West Windsor’s Township lawyer Michael W. Herbert hopes recent decisions by a Superior Court Judge and the Supreme Court will put an end to litigation that the township has defended for over 20 years.
Rajeshwar and Roopa Yadav have named the township as defendant in eight separate court cases since 1983. Four state and four federal courts have ruled in favor of WW in the zoning dispute over the couple’s property on North Post Road.
The Yadavs applied for a subdivision in 1981 to build seven single family homes on their four-acre lot. West Windsor’s zoning restricts them from doing so on this piece of property.
According to Herbert, The couple was granted a conditional subdivision at that time. Rather than building, the Yadavs sued the township, claiming their conditions were illegal.
When a New Jersey judge ruled that the conditions were lawful, Yadav filed federal cases claiming the township discriminated against him. He claimed the township did not grant subdivisions to Asians, particularly of Indian descent, Herbert said.

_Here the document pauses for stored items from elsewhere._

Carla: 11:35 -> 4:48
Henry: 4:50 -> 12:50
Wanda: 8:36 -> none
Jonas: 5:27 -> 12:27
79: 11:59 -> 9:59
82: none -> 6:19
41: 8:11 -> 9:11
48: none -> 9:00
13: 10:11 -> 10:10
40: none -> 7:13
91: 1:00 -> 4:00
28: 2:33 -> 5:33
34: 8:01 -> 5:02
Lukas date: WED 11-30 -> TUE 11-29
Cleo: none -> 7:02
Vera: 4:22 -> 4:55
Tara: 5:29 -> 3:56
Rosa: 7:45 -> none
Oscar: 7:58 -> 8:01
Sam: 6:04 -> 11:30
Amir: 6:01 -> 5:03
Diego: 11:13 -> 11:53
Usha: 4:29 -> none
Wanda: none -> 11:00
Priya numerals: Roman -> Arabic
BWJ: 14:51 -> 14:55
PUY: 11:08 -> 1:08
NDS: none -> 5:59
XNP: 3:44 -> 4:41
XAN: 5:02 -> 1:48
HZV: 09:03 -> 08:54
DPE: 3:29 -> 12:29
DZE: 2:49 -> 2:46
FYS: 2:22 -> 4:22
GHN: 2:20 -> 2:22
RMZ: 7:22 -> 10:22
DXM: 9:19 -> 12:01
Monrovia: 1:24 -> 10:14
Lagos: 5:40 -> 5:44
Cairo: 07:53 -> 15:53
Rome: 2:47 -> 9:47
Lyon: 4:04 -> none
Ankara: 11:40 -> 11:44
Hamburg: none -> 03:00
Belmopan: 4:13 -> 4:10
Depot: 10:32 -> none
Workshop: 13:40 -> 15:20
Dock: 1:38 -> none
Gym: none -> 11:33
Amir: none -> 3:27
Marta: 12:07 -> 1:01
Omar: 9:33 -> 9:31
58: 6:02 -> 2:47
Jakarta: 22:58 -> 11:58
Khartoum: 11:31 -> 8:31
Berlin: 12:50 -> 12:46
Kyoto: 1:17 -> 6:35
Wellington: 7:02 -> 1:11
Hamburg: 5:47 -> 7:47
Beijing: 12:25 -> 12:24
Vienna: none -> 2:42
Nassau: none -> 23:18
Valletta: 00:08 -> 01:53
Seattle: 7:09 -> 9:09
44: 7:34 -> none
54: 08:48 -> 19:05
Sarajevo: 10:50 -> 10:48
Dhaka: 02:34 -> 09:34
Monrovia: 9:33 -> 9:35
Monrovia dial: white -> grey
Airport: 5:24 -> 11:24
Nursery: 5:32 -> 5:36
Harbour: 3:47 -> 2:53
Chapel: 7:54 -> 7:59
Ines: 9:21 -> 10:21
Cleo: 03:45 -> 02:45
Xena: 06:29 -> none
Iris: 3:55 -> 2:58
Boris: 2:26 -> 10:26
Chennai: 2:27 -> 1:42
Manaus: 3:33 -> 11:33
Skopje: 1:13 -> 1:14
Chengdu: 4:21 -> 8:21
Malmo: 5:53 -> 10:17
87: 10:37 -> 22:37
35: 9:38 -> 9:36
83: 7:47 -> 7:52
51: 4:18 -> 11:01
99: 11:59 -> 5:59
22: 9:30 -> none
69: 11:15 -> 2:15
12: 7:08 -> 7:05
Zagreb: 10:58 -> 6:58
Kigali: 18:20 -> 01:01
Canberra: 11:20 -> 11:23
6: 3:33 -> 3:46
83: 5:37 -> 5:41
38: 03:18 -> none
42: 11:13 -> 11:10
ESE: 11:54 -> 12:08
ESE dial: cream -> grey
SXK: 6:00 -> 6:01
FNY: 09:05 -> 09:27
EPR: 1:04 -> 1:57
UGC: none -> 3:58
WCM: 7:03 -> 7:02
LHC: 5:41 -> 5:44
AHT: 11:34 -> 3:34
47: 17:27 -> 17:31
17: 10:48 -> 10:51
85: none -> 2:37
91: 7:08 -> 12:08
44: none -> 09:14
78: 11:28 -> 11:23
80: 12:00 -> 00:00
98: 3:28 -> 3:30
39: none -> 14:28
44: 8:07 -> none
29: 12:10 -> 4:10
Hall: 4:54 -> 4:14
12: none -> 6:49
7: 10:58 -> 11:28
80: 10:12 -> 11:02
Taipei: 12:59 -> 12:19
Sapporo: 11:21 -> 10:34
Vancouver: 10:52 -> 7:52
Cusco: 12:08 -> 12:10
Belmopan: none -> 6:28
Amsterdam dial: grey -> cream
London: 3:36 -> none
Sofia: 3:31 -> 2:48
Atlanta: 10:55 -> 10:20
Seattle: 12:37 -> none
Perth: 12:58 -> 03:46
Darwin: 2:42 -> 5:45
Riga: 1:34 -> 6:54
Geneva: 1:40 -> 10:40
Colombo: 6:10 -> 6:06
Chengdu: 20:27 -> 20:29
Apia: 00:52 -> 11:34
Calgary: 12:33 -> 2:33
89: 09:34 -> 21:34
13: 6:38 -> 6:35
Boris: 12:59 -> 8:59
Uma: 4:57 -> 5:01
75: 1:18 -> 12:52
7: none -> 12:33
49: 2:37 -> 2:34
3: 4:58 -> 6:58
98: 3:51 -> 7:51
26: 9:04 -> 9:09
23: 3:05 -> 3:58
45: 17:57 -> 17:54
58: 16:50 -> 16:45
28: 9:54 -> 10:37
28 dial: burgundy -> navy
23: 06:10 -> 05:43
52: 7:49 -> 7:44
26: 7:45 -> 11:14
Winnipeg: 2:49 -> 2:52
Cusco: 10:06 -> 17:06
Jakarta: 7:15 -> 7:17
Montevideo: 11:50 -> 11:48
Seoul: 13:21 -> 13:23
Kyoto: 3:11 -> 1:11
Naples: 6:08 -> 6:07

Those cases were ruled in the Township’s favor. By that time, the three-year limit on the conditional subdivision had passed, and Herbert says the Yadavs at this time filed another lawsuit claiming that the time limit on the subdivision was illegal.
The court again ruled in favor of the township, and by this time the township had passed an ordinance raising the minimum property for a single family home to be built on from two-thirds of an acre to one acre. It has since been raised to one and two thirds acres.
Herbert said the Yadavs have since stopped using lawyers and Rajeshwar has argued subsequent cases without representation.
Judge Linda R. Feinberg ruled in that the couple must pay the township’s legal fees of $7,”500. Herbert expects an appeal.